San Francisco - Music giant Sony BMG on Friday said it was suspending the use of a copy protection programme secretly installed on millions of CD's after hackers released viruses that piggyback on the controversial software.
'As a precautionary measure, Sony BMG is temporarily suspending the manufacture of CDs containing XCP technology,' the company said in a statement. 'We also intend to re-examine all aspects of our content protection initiative to be sure that it continues to meet our goals of security and ease of consumer use.'
Sony BMG included the programme as a copy protection device on some 20 popular music titles from the likes of Celine Dion and Sarah McLachlan.
When the affected CDs are played on a Windows personal computer, the software secretly installs itself and limits how many times the CDs can be copied. The code was discovered by Windows experts Mark Russinovich on October 31.
Sony is already facing at least six lawsuits over the programme. The discovery of three Trojan horse virusses that use the secret programme to enter computers undetected instantly increased the backlash against the company.

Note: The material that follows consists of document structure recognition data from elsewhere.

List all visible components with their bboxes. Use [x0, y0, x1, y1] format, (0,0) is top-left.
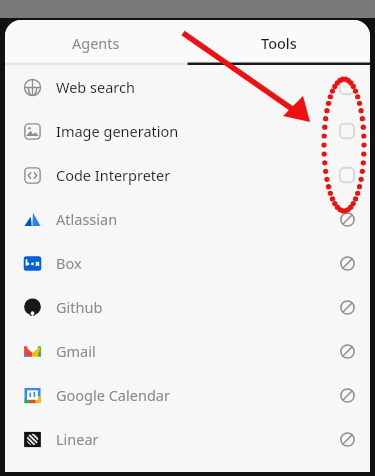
- staticText: Image generation: [56, 121, 179, 141]
- staticText: Box: [56, 253, 82, 273]
- button[interactable]: Code Interpreter: [5, 153, 370, 197]
- button[interactable]: Gmail unavailable: [332, 336, 362, 366]
- staticText: Gmail: [56, 341, 96, 361]
- button[interactable]: Toggle Web search: [332, 72, 362, 102]
- staticText: Tools: [261, 33, 297, 53]
- button[interactable]: Web search: [5, 65, 370, 109]
- button[interactable]: Github: [5, 285, 370, 329]
- staticText: Agents: [72, 33, 120, 53]
- button[interactable]: Agents: [5, 20, 187, 65]
- staticText: Google Calendar: [56, 385, 170, 405]
- staticText: Github: [56, 297, 103, 317]
- button[interactable]: Linear: [5, 417, 370, 461]
- staticText: Code Interpreter: [56, 165, 171, 185]
- button[interactable]: Gmail: [5, 329, 370, 373]
- staticText: Linear: [56, 429, 99, 449]
- button[interactable]: Google Calendar: [5, 373, 370, 417]
- button[interactable]: Linear unavailable: [332, 424, 362, 454]
- button[interactable]: Google Calendar unavailable: [332, 380, 362, 410]
- button[interactable]: Image generation: [5, 109, 370, 153]
- staticText: Atlassian: [56, 209, 118, 229]
- button[interactable]: Box unavailable: [332, 248, 362, 278]
- button[interactable]: Toggle Code Interpreter: [332, 160, 362, 190]
- button[interactable]: Github unavailable: [332, 292, 362, 322]
- button[interactable]: Box: [5, 241, 370, 285]
- staticText: Web search: [56, 77, 135, 97]
- button[interactable]: Toggle Image generation: [332, 116, 362, 146]
- button[interactable]: Tools: [187, 20, 370, 65]
- button[interactable]: Atlassian: [5, 197, 370, 241]
- button[interactable]: Atlassian unavailable: [332, 204, 362, 234]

'The development we feared most from Sony's inclusion of technology to conceal its DRM (digital rights management) software was its use to conceal malicious code,' said David Emm of security firm Kaspersky Labs. 'Unfortunately, it seems our fears were well- grounded.'
Security firm Sophos said that it had discovered a version of the Stinx virus that uses the Sony code and that would allow hackers to gain control of infected machines.
Sony has insisted that the software poses no security threat but released a patch last week that uncloaks files hidden by its software.
The Electronic Frontier Foundation, an online civil liberty group, said it is hearing from people who have run into problems with the copy protection software. It is considering filing its own lawsuit, said EFF staff attorney Jason Schultz.
'You can't uninstall it, you can't find it, and it's vastly more invasive in terms of privacy and personal property than any other (digital rights management) program to date,' he said.